#### EXERCISE DESCRIPTION
From the entries, return every line where the string "Italia" shows up.

(Dataset items)
==*==
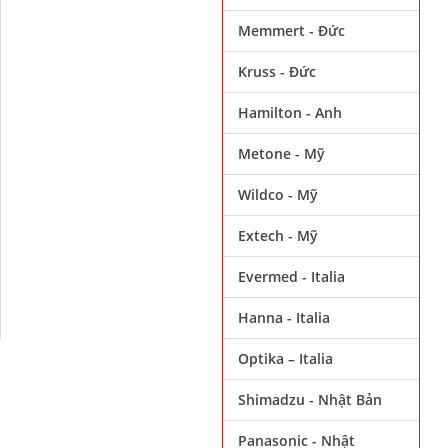
Memmert - Đức
Kruss - Đức
Hamilton - Anh
Metone - Mỹ
Wildco - Mỹ
Extech - Mỹ
Evermed - Italia
Hanna - Italia
Optika – Italia
Shimadzu - Nhật Bản
Panasonic - Nhật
==*==
#### ANSWER SPACE
Evermed - Italia
Hanna - Italia
Optika – Italia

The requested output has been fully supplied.